Key Technologies (4)
- LLMs (Large Language Models): Used in Periodic Labs to predict new materials and superconductors.
- Transformers vs Diffusion Models: Different underlying neural network architectures for AI models; the guest argues culture is more important than being tied to one specific architecture.
- H100 / GB200 GPUs: Different generations of Nvidia AI accelerator chips; the lack of interoperability between them causes compute wastage.
- Adversarial Distillation: A technique where a smaller or competing model is trained using the outputs of a larger, state-of-the-art model to rapidly catch up in capabilities.
Companies Mentioned (8)
Anthropic · Mistral · Amp · Periodic Labs · Amazon (AWS) · Google · Nvidia · Huawei
Notable Quotes (4)
There’s no saturation in superconductor discovery for example at all. The bitter lesson is holding is well and alive. — Anjney Midha @ 00:58
We are not in an AI crisis. We are not in an AI bubble… We are definitely in a GPU wastage bubble. — Anjney Midha @ 35:30
If we don’t secure frontier model inference… behind a coordinated Iron Dome, I don’t think we have a sustainable shot at staying at the frontier over the next decade. — Anjney Midha @ 44:26
Perfect competition is for losers. I also think monopolies are mafias. What we need is optimal competition. — Anjney Midha @ 47:04
Key Topics
AI Scaling Laws and Diminishing Returns · Bottlenecks in AI Development (Culture, Data, Compute, Capital) · Sovereign AI Infrastructure and Data Privacy · The Evolution of Venture Capital in Frontier Tech · Compute Standardization and the GPU Wastage Bubble · Geopolitics of AI: China's Strategy and Western Defense · Market Dynamics: Inference Competition and Monopolies
Takeaways
- AI scaling is not slowing down; it is accelerating rapidly in specific physical domains when paired with proprietary data generation.

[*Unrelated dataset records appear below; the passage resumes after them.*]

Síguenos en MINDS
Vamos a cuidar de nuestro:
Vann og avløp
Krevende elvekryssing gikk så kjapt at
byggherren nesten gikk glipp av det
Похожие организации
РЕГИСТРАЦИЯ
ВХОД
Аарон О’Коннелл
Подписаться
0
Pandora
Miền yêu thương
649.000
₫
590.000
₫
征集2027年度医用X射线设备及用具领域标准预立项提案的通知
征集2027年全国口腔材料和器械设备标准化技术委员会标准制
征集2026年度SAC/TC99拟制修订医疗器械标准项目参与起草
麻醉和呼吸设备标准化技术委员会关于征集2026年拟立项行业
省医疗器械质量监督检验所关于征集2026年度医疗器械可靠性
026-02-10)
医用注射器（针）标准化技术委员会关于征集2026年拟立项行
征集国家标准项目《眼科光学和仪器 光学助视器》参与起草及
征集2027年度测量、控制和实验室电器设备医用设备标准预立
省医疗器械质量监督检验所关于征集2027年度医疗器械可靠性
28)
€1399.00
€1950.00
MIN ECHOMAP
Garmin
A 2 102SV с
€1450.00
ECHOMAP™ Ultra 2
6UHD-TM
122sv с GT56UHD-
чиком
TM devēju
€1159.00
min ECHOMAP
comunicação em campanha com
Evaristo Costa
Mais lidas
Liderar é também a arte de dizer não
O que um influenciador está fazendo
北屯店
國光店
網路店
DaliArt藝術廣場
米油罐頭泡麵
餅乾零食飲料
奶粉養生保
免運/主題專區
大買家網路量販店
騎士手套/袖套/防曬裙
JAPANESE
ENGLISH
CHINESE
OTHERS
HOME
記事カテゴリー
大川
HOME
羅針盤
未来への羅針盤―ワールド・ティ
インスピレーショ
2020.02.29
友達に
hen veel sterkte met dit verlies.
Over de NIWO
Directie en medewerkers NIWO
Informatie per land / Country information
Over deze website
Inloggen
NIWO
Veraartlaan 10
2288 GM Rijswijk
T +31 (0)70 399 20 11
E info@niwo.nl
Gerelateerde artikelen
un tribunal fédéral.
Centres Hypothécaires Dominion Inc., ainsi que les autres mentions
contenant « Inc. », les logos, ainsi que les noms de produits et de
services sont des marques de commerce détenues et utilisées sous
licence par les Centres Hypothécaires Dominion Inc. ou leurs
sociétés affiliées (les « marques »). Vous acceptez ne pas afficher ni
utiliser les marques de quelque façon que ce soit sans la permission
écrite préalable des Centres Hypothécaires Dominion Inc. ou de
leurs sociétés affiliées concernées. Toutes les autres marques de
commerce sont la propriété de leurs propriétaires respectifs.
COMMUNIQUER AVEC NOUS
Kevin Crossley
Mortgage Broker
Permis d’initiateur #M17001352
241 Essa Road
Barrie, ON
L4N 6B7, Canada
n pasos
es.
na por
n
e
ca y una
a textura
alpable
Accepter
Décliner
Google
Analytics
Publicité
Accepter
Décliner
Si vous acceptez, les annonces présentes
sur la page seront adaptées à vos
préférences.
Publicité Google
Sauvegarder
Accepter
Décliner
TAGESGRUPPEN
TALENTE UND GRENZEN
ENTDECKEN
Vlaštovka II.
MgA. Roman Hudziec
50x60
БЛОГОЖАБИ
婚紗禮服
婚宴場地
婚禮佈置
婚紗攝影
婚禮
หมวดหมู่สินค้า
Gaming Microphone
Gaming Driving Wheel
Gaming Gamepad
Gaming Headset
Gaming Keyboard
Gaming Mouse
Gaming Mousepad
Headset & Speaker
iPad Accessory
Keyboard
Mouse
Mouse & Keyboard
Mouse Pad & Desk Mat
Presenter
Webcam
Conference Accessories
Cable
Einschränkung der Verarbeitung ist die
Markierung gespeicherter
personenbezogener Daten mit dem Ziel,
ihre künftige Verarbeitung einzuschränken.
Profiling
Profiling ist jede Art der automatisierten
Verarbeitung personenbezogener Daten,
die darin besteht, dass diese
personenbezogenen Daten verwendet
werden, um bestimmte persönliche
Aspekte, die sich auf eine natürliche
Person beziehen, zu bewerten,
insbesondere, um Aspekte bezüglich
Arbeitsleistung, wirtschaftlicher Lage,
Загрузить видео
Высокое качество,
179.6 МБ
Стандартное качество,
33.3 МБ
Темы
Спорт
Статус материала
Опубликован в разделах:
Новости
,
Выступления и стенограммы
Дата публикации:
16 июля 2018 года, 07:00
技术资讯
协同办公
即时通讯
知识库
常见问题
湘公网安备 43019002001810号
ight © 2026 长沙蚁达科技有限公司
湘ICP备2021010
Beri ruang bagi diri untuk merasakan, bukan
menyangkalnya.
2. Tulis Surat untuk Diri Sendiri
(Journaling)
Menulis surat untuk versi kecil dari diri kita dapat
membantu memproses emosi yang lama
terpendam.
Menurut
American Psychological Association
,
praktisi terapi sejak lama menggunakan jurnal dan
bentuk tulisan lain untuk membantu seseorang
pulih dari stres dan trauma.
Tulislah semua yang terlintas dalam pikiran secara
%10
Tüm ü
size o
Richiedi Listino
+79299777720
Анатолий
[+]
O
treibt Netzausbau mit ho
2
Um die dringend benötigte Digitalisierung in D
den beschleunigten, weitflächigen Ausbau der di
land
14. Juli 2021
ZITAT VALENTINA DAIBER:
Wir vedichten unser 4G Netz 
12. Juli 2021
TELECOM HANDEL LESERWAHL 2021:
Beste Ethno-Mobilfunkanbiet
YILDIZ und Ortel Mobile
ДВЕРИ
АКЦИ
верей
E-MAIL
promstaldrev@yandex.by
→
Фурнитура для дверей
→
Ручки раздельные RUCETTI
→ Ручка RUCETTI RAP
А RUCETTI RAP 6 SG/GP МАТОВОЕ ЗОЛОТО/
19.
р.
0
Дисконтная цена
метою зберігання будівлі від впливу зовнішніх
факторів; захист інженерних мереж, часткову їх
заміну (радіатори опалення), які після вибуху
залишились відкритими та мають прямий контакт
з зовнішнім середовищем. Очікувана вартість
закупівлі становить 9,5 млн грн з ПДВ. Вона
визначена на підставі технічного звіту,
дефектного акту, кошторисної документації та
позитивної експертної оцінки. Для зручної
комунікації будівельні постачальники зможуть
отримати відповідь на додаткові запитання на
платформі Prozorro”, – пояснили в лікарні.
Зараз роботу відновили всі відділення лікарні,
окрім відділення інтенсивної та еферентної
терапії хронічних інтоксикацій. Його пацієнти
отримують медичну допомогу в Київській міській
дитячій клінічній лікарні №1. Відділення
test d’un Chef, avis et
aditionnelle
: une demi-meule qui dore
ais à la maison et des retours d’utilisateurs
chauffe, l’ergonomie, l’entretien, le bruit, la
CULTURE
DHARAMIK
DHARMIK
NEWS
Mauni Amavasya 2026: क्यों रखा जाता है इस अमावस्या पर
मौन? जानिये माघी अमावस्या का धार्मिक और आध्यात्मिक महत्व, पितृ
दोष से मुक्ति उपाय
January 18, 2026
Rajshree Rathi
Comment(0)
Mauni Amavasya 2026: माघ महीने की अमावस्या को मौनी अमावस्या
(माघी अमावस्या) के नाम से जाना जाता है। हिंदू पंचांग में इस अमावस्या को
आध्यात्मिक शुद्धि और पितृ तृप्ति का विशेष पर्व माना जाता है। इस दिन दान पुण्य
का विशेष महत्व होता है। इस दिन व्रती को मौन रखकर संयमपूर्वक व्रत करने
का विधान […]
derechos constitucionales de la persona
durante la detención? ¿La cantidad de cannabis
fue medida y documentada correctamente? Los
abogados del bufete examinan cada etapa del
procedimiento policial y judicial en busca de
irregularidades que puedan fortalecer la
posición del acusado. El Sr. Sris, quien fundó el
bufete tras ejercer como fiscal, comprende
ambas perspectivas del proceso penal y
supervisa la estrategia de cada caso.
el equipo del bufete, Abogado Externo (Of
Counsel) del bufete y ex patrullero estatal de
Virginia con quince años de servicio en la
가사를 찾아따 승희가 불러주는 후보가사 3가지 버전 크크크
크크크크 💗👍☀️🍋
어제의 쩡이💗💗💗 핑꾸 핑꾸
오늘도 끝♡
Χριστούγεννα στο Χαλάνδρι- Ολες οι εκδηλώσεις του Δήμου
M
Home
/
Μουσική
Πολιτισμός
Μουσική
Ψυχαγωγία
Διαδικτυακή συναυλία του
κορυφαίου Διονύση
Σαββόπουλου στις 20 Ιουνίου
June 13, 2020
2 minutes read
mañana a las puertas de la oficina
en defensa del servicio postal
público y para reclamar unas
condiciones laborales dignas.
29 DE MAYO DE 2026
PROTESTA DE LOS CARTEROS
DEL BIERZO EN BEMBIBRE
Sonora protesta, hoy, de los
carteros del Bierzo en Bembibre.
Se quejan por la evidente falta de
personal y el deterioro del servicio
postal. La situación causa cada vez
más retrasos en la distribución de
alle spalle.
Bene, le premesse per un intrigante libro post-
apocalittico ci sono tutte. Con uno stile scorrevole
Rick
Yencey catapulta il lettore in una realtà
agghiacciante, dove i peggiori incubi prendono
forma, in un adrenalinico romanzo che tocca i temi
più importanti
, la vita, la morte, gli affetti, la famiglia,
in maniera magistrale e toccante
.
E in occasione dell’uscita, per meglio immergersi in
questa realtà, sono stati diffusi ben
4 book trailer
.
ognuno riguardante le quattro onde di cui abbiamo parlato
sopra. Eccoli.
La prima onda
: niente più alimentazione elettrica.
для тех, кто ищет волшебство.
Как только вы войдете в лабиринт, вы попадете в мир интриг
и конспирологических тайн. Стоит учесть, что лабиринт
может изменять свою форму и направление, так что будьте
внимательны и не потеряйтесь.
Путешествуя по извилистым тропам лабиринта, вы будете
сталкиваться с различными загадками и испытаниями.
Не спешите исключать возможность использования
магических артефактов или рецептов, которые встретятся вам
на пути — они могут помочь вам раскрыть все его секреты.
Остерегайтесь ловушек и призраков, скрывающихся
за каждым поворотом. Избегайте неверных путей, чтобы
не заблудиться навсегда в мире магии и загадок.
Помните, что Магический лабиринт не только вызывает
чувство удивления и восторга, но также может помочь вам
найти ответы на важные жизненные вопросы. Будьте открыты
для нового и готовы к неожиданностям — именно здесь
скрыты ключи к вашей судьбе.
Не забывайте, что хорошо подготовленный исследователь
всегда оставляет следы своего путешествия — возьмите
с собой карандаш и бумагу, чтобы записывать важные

- The biggest threat to AI progress isn’t a lack of capability, but a lack of standardized, fungible compute infrastructure, leading to massive resource waste.
- Geopolitical regulations like the US Cloud Act are forcing regions like Europe to build entirely independent, sovereign AI stacks.
- To defend against state-sponsored model theft via distillation, Western AI companies must collaborate to build a shared ‘Iron Dome’ for inference.
- Venture capital must return to its roots of deep, co-founding partnerships to successfully fund the massive capital requirements of frontier AI systems.